◆ **Try it**: Given the material below, repeat exactly the lines from the one containing "Vergelijker" through the final line, and nothing else.

◆ **Provided entries**:
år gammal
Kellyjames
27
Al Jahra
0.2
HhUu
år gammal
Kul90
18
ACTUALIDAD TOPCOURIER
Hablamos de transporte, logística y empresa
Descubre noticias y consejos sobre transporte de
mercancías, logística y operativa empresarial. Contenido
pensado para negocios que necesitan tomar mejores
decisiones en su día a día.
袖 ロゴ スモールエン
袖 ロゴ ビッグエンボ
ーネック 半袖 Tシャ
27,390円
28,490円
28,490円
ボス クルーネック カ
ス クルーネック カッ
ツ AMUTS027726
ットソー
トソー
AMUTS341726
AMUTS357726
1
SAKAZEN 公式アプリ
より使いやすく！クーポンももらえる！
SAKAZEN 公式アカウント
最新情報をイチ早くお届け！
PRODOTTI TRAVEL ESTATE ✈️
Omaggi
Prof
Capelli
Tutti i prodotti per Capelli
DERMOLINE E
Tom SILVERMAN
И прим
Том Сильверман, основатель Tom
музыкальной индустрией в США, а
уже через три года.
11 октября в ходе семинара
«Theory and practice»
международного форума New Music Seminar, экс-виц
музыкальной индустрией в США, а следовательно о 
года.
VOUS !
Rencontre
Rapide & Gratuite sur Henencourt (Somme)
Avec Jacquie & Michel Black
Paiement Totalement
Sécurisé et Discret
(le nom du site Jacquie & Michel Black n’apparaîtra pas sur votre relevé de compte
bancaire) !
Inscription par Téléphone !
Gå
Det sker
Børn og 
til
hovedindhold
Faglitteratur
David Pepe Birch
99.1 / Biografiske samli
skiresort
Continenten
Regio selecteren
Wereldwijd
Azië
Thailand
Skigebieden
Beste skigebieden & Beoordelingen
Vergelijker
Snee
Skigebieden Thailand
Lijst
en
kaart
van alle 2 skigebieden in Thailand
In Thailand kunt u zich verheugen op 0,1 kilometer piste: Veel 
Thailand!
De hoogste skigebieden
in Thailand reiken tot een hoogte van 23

◆ **Response below**:
Vergelijker
Snee
Skigebieden Thailand
Lijst
en
kaart
van alle 2 skigebieden in Thailand
In Thailand kunt u zich verheugen op 0,1 kilometer piste: Veel 
Thailand!
De hoogste skigebieden
in Thailand reiken tot een hoogte van 23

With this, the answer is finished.